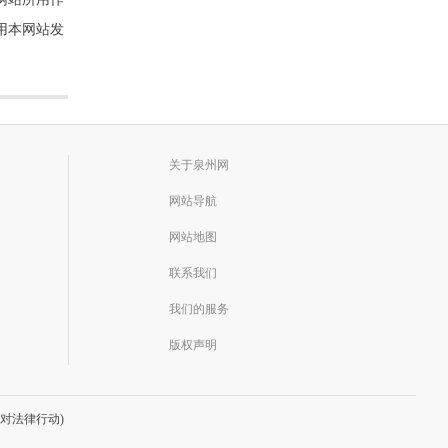
用本网站发
关于泉州网
网站导航
网站地图
联系我们
我们的服务
版权声明
对法律行动)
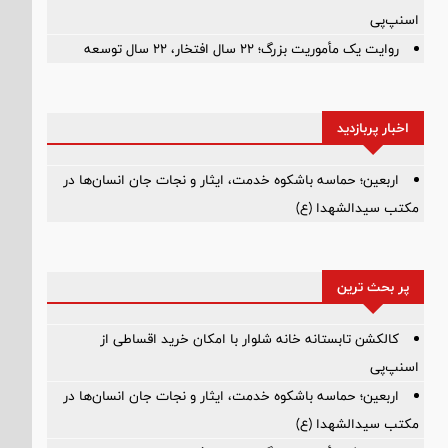
اسنپ‌پی
روایت یک مأموریت بزرگ؛ ۲۲ سال افتخار، ۲۲ سال توسعه
اخبار پربازدید
اربعین؛ حماسه باشکوه خدمت، ایثار و نجات جان انسان‌ها در
مکتب سیدالشهدا (ع)
پر بحث ترین
کالکشن تابستانه خانه شلوار با امکان خرید اقساطی از
اسنپ‌پی
اربعین؛ حماسه باشکوه خدمت، ایثار و نجات جان انسان‌ها در
مکتب سیدالشهدا (ع)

..........

Work to be completed
When you repeat the listing, keep it exact and leave the pictures behind.

Solved problem
用本网站发
关于泉州网
网站导航
网站地图
联系我们
我们的服务
版权声明
对法律行动)
اسنپ‌پی
روایت یک مأموریت بزرگ؛ ۲۲ سال افتخار، ۲۲ سال توسعه
اخبار پربازدید
اربعین؛ حماسه باشکوه خدمت، ایثار و نجات جان انسان‌ها در
مکتب سیدالشهدا (ع)
پر بحث ترین
کالکشن تابستانه خانه شلوار با امکان خرید اقساطی از
اسنپ‌پی
اربعین؛ حماسه باشکوه خدمت، ایثار و نجات جان انسان‌ها در
مکتب سیدالشهدا (ع)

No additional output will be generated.